Bradford seems temperamentally averse to saying the right things in the right order, or indeed at all. A biography of Amis, you might think, would be the right place for a clear account of the famous dental procedures he underwent during the nineties. But Bradford doesn’t seem all that interested in clearing the matter up. He quotes a newspaper report suggesting that Amis spent $20,000 having his molars replaced, but doesn’t say whether or not this is accurate. A while later he takes another brief pass at the question, and leaves you with the impression that Amis’s oral issues amounted to nothing worse than a pair of infected wisdom teeth. But Amis’s own memoir recounted, in excruciating detail, the surgical removal and replacement of nearly every tooth in his head. 

On the subject of Amis’s novels, Bradford can be illuminating. When he analyses portions of The Information (1995) in the light of Martin’s concurrent marriage breakdown, he is performing useful criticism, even if he does misremember a couple of plot details. (The hack novelist Gwyn Barry scores his first raging success with Amelior, not with Summertown.) 

Bradford forgets, though, that a biographical approach to Amis’s work can only get you so far. Amis is principally a satirist. He is interested – fearlessly – in the outside world. No doubt the novels contain wisps of his personal history, but that is not what they are about. A critic who plunges into the books in pursuit of Martin’s shadow risks seeing less in them than the average reader will, not more.    

Bradford, a couple of times, can be observed doing exactly that. Pursuing his notion that The Information is “a story about Martin Amis,” he cites the biographical fact that the father of one of Martin’s aristocratic girlfriends was fascinated by Martin’s velvet trousers. He then quotes a long scene from the novel in which an ageing aristocrat contemplates the trousers of Richard Tull, the book’s luckless anti-hero, and demands that he remove them. 

But the joke, in the novel, is that the trousers aren’t Richard’s; they’ve been lent to him by the old man’s daughter, and the old man has abruptly recognized them as his own. Instead of quoting the parts of the passage that make this clear, Bradford replaces them with ellipses. This is a bit naughty of him. It makes the passage sound more straightforwardly autobiographical than it really is.   

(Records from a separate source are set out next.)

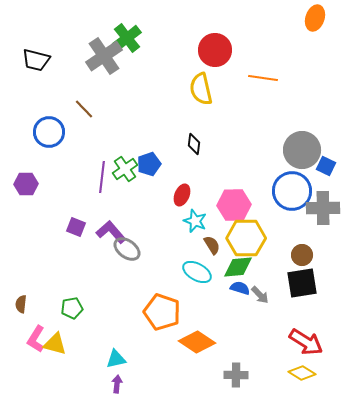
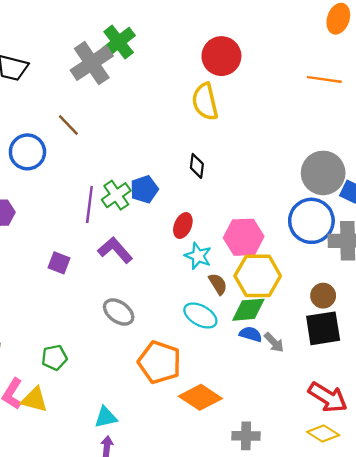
orange line: (263, 78) -> (324, 79), moved
purple L-shape: (111, 232) -> (115, 250), moved
gray ellipse: (127, 249) -> (119, 312), moved

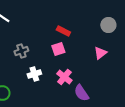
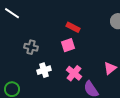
gray cross: (21, 51) -> (31, 47), turned 32
pink triangle: (100, 53) -> (110, 68), moved

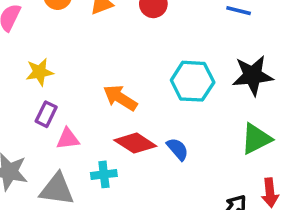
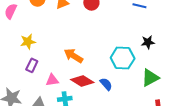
black star: (253, 75) -> (148, 42), size x0.6
cyan hexagon: (193, 81) -> (123, 58), moved
pink triangle: (68, 139) -> (52, 80), moved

Bradford does some similar textual pruning when psychoanalysing Kingsley’s Girl, 20 (1971). He feels that one of the protagonist’s children resembles Kingsley’s rebellious older son, Philip, who by this time was well into his twenties. The character, says Bradford, “frequently tells members of the family and visitors to ‘fuck off’, refuses to go to school and urinates regularly on the bathroom floor.” So he does, but it’s a trifle misleading of Bradford not to mention that he is six years old. 
First-rate biographers do the simple things well. Zachary Leader’s Life of Kingsley Amis (2006) was a model of the genre: lucid, panoramic, reader-friendly. Leader, admittedly, had the luxury of writing about a figure who was no longer around to help or hinder him. But he also had the right temperament for the job. If he had any personal quirks, he kept them out of his book. Bradford puts his in. His book is okay as an interim biography. But when the job of definitive biographer is being filled, I have a feeling that Bradford will, as the early Amis might have phrased it, get aimed.